Faith-Full Sunday – “Strong Enough”

One of my favourite verses is Philippians 4:13 “I can do anything through Christ who gives me strength.”

When I first read the verse, I thought it meant I could do EVERYTHING as long as I believed in Christ. This is very far from the truth. It means I can handle anything that comes at me in my life. God will give me the amount of strength I need to get through each situation.

This fact has been most evident throughout my life. I can look at my past two ways:

  1. “Why do all these bad things keep happening to me? I must be a horrible person that even God has given up on me.”
  2. “I must be loved by my Father in Heaven because He is always there for me when tough times hit, and He gives me the strength to get through them.”

I choose the second one; however, growing up I had such horrible self-esteem that number one was my way of life.

What changed? About six months after I prayed Christ into my life, I had a car accident. I had a severe concussion, broken collarbone and needed stitches in my forehead. My parents drove me to see my car and retrieve my belongings. When I did, I was shocked by all the damage.

For the first time, I didn’t think about how another bad thing happened to me. I saw something else.

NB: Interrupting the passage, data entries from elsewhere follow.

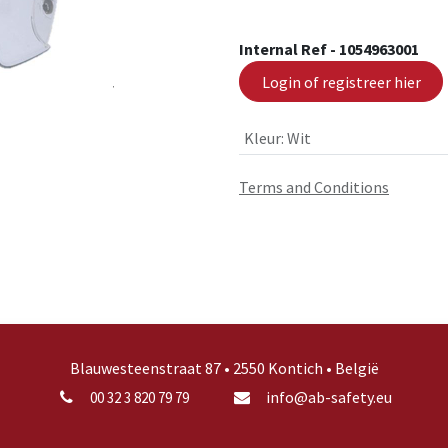
Internal Ref -
1054963001
Login of registreer hier
Kleur
:
Wit
Terms and Conditions
Blauwesteenstraat 87 • 2550 Kontich • België
info@ab-safety.eu
00 32 3 820 79 79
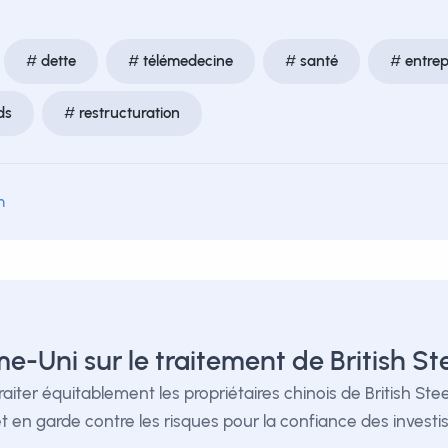
dette
télémedecine
santé
entrep
ds
restructuration
m
e-Uni sur le traitement de British St
ter équitablement les propriétaires chinois de British Steel
en garde contre les risques pour la confiance des investis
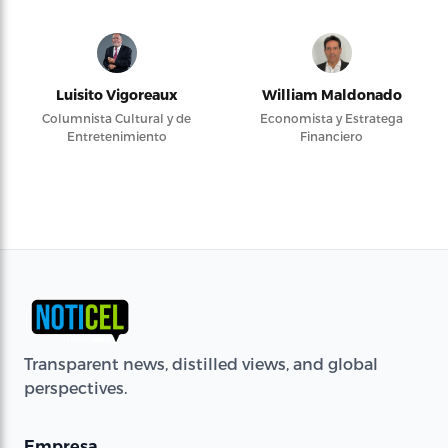
Luisito Vigoreaux
William Maldonado
Columnista Cultural y de
Economista y Estratega
Entretenimiento
Financiero
Transparent news, distilled views, and global
perspectives.
Empresa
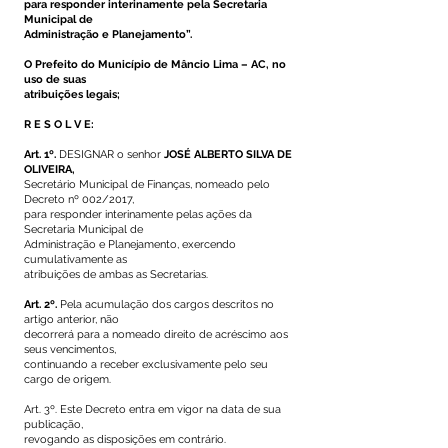
para responder interinamente pela Secretaria
Municipal de
Administração e Planejamento”.
O Prefeito do Município de Mâncio Lima – AC, no
uso de suas
atribuições legais;
R E S O L V E:
Art. 1º.
DESIGNAR o senhor
JOSÉ ALBERTO SILVA DE
OLIVEIRA,
Secretário Municipal de Finanças, nomeado pelo
Decreto nº 002/2017,
para responder interinamente pelas ações da
Secretaria Municipal de
Administração e Planejamento, exercendo
cumulativamente as
atribuições de ambas as Secretarias.
Art. 2º.
Pela acumulação dos cargos descritos no
artigo anterior, não
decorrerá para a nomeado direito de acréscimo aos
seus vencimentos,
continuando a receber exclusivamente pelo seu
cargo de origem.
Art. 3º. Este Decreto entra em vigor na data de sua
publicação,
revogando as disposições em contrário.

My mind flashed on all those “bad things” and showed me how each one could have been so much worse. I finally saw Jesus at work, protecting me, giving me strength.

I would need that strength for the years to come. Many more hurdles appeared in my way. I often asked, “why me Lord?”. When I did ask I would usually get an answer. More often or not I would realize that I was put in a situation so that I could help others at a later time.

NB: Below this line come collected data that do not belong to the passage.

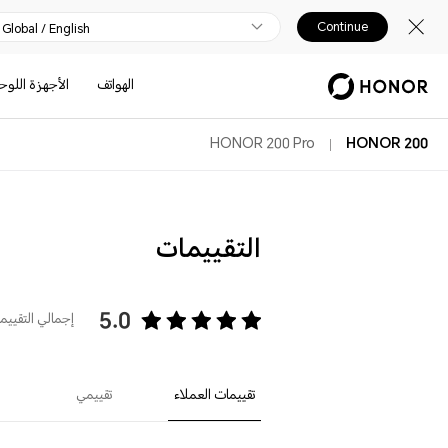
Continue
Global / English
الهواتف
الأجهزة اللوح
HONOR 200 Pro
HONOR 200
التقييمات
5.0
إجمالي التقييمات 
تقييمات العملاء
تقييمي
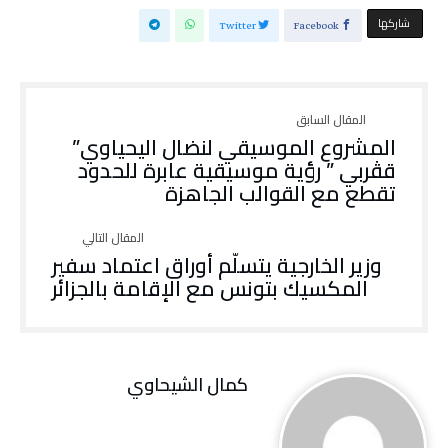
‫‫ شاركها‬
Twitter
Facebook
المشروع‭ ‬الموسيقي‭ ‬لنضال‭ ‬اليحياوي‭ ”
‬تقطع‭ ‬مع‭ ‬القوالب‭ ‬الجاهزة
وزير الخارجية يتسلّم أوراق اعتماد سفير
المكسيك بتونس مع الإقامة بالجزائر
كمال الشيحاوي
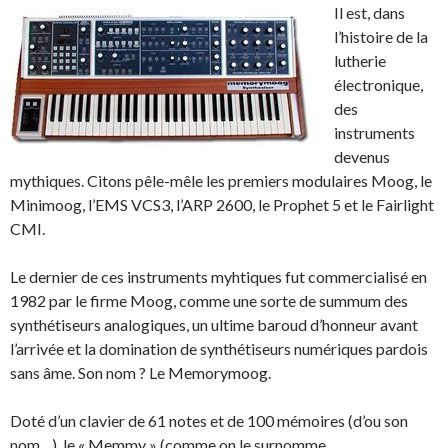
Il est, dans
l’histoire de la
lutherie
électronique,
des
instruments
devenus
mythiques. Citons pêle-mêle les premiers modulaires Moog, le
Minimoog, l’EMS VCS3, l’ARP 2600, le Prophet 5 et le Fairlight
CMI.
Le dernier de ces instruments myhtiques fut commercialisé en
1982 par le firme Moog, comme une sorte de summum des
synthétiseurs analogiques, un ultime baroud d’honneur avant
l’arrivée et la domination de synthétiseurs numériques pardois
sans âme. Son nom ? Le Memorymoog.
Doté d’un clavier de 61 notes et de 100 mémoires (d’ou son
nom…), le « Memmy » (comme on le surnomme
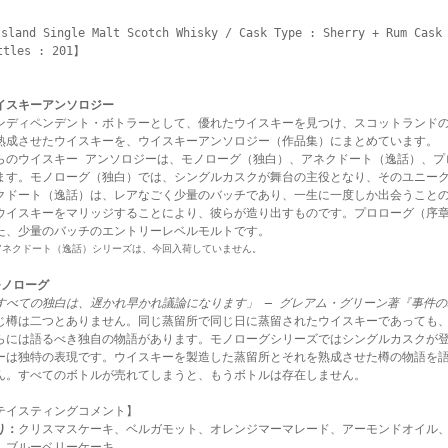
sland Single Malt Scotch Whisky / Cask Type : Sherry + Rum Cask 
ttles : 201】
イスキーアンソロジー
ンディペンデント・ボトラーとして、優れたウイスキーを見つけ、スコットランド
熟成させたウイスキーを、ウイスキーアンソロジー（作品集）にまとめています。
らのウイスキー アンソロジーは、モノローグ（独白）、アネクドート（逸話）、プ
ます。モノローグ（独白）では、シングルカスクが舞台の主役となり、そのユニー
クドート（逸話）は、レアなごく少量のバッチであり、一生に一度しか出会うこと
ウイスキーをマリッジすることにより、彼らが造り出すものです。プロローグ（序
た、少量のバッチのエントリーレベルモルトです。
アネクドート（逸話）シリーズは、今回入荷していません。
モノローグ
すべての独白は、遅かれ早かれ議論になります」 ― グレアム・グリーン著『事件の
じ樽は二つとありません。同じ蒸留所で同じ日に蒸留されたウイスキーであっても
らには語るべき独自の物語があります。モノローグシリーズではシングルカスクが
ーは独特の表現です。ウイスキーを製造した蒸留所とそれを熟成させた樽の物語を
ん。すべてのボトルが売れてしまうと、もうボトルは存在しません。
テイスティングコメント】
り：
クリスマスケーキ、ベルガモット、オレンジマーマレード、アーモンドオイル
、ブルーベリーケーキ。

I was up late again last night and got to thinking about my life and how much of it I wasted on not being myself – trying to be what I thought others wanted of me. I thought how much I would love to go back and do things again so I could have more time to live the life I have now.

However, in trying to figure out when the best time to go back was, I realized that no matter when I started, I would be risking some of the good times not happening. I quickly realized that my life has unfolded exactly as it should, and I have the Lord to thank for it all.

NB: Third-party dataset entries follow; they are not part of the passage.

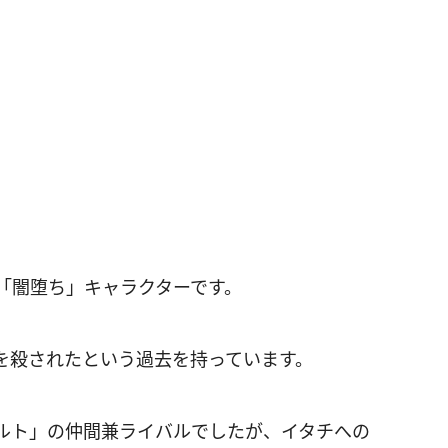
な「闇堕ち」キャラクターです。
を殺されたという過去を持っています。
ルト」の仲間兼ライバルでしたが、イタチへの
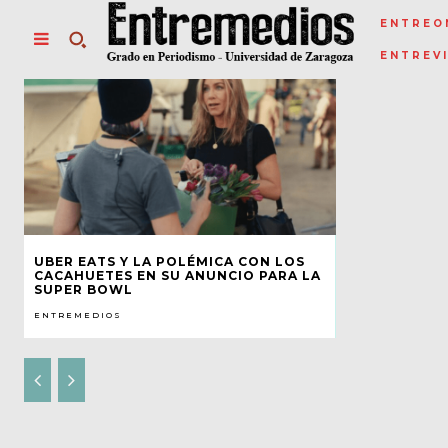
ENTREO
ENTREV
UBER EATS Y LA POLÉMICA CON LOS
CACAHUETES EN SU ANUNCIO PARA LA
SUPER BOWL
ENTREMEDIOS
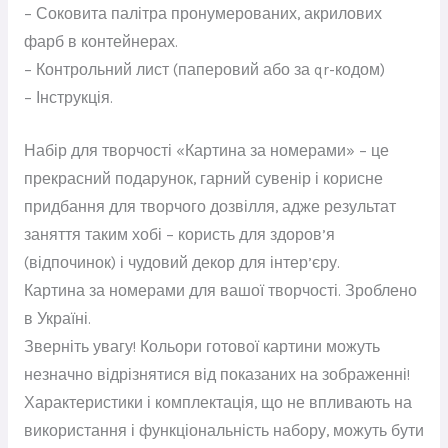
– Соковита палітра пронумерованих, акрилових
фарб в контейнерах.
– Контрольний лист (паперовий або за qr-кодом)
– Інструкція.
Набір для творчості «Картина за номерами» – це
прекрасний подарунок, гарний сувенір і корисне
придбання для творчого дозвілля, адже результат
заняття таким хобі – користь для здоров’я
(відпочинок) і чудовий декор для інтер’єру.
Картина за номерами для вашої творчості. Зроблено
в Україні.
Зверніть увагу! Кольори готової картини можуть
незначно відрізнятися від показаних на зображенні!
Характеристики і комплектація, що не впливають на
використання і функціональність набору, можуть бути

Matthew West wrote a song based on Philippians 4:13 called “Strong Enough.” It was part of a project he did about six years ago where he asked people to write in with their stories of how God strengthened them. He was amazed by all the replies he received. I hope you enjoy the song as much as I do.

Blessings,
Lydia!

 

4 Replies to “Faith-Full Sunday – “Strong Enough””

  1. Lydia, be you as you are most interesting. I do like your second interpretation as I believe God gives us the strength, brains and stamina to handle bad fortune. And, what may be first perceived as bad, may be good. While no one wishes for an autistic child, some families proclaim that having one has brought them closer together and made them better people. Take care, Keith

    Liked by 1 person

    1. Well said, Keith. I keep saying to people who pray for healing of my bipolar and chronic pain that they can pray that way but I pray for God’s will – if that is to heal me, so be it. If that is to use me for His glory, all the better.